• [What you should do] Collect the lines of the entries where "kegiatan" shows up.

Dataset excerpts:
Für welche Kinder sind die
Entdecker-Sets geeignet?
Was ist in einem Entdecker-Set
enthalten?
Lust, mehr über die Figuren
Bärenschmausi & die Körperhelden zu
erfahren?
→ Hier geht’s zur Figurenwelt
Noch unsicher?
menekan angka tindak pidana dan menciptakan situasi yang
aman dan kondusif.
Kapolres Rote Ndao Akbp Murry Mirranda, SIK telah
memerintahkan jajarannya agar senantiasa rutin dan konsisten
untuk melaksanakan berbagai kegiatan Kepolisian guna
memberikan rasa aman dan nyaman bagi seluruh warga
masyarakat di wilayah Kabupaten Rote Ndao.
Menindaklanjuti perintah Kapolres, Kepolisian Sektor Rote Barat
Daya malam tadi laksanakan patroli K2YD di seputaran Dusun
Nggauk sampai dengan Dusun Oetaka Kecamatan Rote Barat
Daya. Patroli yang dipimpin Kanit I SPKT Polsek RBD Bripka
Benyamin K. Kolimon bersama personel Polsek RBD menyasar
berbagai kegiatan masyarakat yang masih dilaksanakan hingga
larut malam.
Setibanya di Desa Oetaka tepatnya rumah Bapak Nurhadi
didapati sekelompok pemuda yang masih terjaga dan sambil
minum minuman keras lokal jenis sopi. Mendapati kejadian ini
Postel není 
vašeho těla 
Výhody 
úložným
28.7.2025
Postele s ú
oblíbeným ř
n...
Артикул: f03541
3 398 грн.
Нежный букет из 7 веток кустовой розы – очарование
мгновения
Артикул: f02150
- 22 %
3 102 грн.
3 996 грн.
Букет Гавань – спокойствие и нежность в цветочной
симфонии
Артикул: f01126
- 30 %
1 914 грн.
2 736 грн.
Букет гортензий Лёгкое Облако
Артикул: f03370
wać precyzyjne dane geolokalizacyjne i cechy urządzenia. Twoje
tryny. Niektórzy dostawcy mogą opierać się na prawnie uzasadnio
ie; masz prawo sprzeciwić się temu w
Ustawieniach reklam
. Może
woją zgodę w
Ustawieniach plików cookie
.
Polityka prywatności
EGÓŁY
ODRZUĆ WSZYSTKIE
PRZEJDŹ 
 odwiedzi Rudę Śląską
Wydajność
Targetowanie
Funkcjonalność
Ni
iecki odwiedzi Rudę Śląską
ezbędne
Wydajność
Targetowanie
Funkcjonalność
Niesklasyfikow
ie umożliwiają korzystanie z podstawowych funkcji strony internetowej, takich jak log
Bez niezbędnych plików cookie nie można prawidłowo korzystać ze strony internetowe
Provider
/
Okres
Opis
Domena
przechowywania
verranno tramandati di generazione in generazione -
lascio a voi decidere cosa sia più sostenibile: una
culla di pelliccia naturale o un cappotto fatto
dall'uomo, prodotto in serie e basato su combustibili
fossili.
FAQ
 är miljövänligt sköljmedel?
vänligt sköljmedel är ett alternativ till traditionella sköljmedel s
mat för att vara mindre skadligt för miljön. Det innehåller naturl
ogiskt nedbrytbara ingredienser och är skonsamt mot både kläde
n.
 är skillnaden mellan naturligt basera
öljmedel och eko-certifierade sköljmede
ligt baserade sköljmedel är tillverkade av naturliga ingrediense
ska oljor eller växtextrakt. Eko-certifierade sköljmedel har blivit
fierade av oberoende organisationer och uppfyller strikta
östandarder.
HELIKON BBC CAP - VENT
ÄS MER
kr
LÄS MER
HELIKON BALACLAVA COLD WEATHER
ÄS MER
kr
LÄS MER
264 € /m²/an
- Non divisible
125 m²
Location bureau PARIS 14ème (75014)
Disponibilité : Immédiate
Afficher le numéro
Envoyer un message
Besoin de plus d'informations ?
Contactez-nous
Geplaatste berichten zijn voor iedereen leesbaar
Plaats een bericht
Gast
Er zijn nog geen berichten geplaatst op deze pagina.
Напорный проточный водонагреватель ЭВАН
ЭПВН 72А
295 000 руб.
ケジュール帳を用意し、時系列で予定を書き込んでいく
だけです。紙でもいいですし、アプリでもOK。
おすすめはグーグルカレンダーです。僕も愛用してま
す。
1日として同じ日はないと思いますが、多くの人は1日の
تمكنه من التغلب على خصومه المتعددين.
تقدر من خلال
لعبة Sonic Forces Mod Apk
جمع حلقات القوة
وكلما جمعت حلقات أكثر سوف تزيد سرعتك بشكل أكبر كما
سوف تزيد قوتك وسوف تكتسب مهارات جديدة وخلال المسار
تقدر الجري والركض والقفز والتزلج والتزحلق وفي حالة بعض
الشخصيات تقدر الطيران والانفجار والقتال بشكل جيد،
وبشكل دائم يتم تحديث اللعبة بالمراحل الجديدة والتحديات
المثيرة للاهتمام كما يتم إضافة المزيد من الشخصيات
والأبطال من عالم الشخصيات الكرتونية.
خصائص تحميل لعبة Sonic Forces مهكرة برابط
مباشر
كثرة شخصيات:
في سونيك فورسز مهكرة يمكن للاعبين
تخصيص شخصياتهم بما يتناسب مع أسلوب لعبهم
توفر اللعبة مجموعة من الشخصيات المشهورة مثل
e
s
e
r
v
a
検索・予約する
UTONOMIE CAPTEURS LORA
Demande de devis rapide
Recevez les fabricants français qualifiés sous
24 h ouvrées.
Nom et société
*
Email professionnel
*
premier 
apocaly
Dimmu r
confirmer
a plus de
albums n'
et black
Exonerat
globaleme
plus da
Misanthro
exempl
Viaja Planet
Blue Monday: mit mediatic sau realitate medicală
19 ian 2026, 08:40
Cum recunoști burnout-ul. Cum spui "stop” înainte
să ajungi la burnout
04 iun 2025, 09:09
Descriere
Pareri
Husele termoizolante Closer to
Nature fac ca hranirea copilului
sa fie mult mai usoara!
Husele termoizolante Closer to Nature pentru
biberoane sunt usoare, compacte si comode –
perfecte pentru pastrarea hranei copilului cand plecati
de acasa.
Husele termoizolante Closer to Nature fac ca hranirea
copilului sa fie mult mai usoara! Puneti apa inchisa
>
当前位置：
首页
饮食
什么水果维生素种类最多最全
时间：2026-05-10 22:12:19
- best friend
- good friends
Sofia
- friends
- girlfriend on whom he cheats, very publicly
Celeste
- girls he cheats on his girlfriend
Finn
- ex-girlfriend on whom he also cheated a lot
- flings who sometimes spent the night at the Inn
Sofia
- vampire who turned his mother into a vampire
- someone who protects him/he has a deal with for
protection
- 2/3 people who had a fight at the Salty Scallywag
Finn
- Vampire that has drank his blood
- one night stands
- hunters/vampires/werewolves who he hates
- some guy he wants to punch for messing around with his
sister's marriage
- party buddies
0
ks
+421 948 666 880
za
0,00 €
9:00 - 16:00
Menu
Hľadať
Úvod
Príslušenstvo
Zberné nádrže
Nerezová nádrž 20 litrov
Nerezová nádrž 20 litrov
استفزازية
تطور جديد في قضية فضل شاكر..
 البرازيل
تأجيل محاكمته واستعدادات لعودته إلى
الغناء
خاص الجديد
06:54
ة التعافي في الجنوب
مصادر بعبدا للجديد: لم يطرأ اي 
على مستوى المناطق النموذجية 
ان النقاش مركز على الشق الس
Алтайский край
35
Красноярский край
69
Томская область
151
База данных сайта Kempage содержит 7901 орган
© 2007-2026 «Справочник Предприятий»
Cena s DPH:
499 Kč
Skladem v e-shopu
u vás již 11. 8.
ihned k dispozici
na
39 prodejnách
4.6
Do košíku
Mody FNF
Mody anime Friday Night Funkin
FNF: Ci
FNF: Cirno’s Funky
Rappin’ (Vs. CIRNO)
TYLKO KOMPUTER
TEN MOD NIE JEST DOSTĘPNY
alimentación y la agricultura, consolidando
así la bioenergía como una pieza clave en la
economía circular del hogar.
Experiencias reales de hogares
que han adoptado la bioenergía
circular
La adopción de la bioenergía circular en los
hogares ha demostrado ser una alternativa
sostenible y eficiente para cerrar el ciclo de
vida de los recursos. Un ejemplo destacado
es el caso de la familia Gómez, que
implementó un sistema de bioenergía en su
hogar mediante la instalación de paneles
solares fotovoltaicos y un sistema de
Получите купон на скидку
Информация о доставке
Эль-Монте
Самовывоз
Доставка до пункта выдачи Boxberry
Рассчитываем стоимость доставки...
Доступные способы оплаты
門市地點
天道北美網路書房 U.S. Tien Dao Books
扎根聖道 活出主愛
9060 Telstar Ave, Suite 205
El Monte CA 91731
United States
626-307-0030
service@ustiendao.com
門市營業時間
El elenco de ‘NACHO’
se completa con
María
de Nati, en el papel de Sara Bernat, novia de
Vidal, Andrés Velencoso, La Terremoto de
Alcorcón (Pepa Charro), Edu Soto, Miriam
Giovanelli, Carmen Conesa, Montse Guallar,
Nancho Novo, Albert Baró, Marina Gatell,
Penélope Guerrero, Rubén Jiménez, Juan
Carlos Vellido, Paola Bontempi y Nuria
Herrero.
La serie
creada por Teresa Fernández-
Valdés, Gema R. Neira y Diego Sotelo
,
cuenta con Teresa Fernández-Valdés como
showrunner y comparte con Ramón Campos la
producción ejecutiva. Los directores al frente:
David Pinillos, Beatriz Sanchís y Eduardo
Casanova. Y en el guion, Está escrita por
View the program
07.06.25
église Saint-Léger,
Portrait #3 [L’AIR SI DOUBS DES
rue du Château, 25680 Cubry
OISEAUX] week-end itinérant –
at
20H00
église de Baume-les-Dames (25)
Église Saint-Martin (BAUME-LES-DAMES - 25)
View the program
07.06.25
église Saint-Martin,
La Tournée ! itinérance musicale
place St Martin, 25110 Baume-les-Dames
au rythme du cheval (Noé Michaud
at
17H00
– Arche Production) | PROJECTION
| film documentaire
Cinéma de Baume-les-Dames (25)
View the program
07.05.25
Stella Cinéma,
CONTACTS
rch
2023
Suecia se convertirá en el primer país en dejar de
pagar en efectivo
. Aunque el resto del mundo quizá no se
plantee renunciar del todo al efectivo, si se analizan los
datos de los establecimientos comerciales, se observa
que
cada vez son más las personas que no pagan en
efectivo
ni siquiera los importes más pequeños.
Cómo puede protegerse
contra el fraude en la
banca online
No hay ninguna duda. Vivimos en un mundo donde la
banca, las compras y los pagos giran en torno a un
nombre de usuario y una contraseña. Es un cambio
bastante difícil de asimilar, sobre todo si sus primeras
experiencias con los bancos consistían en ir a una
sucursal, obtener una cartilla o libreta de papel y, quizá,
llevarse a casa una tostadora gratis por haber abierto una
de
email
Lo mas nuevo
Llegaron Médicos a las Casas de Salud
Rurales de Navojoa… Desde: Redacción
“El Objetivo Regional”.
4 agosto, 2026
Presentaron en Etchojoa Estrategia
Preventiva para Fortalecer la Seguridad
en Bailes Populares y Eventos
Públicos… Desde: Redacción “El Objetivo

• [Result]
untuk melaksanakan berbagai kegiatan Kepolisian guna
berbagai kegiatan masyarakat yang masih dilaksanakan hingga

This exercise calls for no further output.